Les médias ont rapporté, quant à eux, qu’une militante politique, Korotoumou Anaïs Drabo (Mouvement Sauvons le Burkina Faso), a été arrêtée par la police samedi matin alors qu’elle se rendait au Palais de Justice auquel le mouvement avait fait appel de l’interdiction des manifestations par la mairie de Ouagadougou. Elle a été libérée plus tard dans la journée, après avoir été brutalisée en détention au poste de police de Wemtenga, selon sa narration aux médias locaux.

Les manifestants ont également perpétré leur part d’anarchie violente. Le siège de campagne du Mouvement du Peuple pour le Progrès (MPP), situé dans le quartier de Nonsin à Ouagadougou, a été vandalisé et incendié le 23 janvier 2022. Les manifestants ont également mis le feu à des pneus dans certaines rues de la capitale et d’autres grandes villes et ont lancé des pierres en représailles aux brutalités policières.

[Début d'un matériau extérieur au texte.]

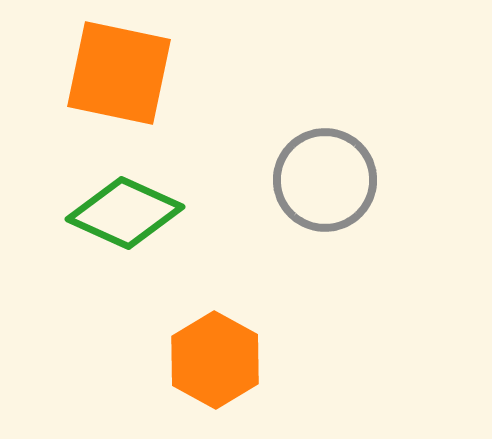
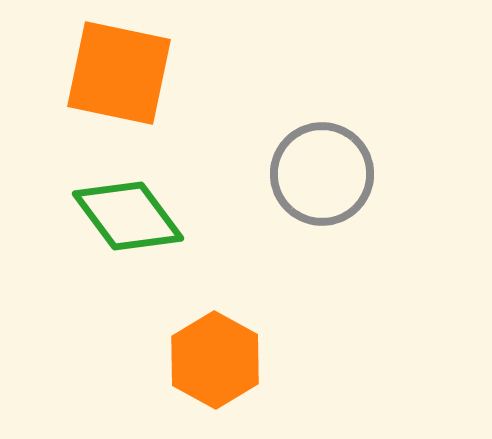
gray circle: moved 3 px left, 6 px up
green diamond: moved 3 px right, 3 px down; rotated 29 degrees clockwise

Le coup d’État au Burkina Faso confirme la crainte croissante d’un recul démocratique en Afrique de l’Ouest, après des prises de pouvoir militaires similaires au Mali et en Guinée. La région, autrefois présentée comme le bastion de la démocratie en Afrique, a été secouée par des bouleversements politiques, notamment dans les pays du Sahel et dans le nord du Nigeria. L’autocratie constitutionnelle est en hausse avec la violation des deux termes de mandats présidentiels traditionnels en Guinée, en Côte d’Ivoire et au Togo.

La MFWA condamne fermement les violations brutales des droits des citoyens à manifester, et à accéder à l’information au Burkina Faso. Nous saluons la libération de certaines des personnes arrêtées pendant les troubles et appelons les autorités militaires à enquêter sur les attaques violentes contre les manifestants ainsi que sur les excès des émeutiers afin de réparer tous les torts.

La MFWA exhorte également la CEDEAO, l’Union africaine et les Nations unies à collaborer avec le régime militaire et la société civile du Burkina Faso pour rétablir l’ordre constitutionnel dans les meilleurs délais.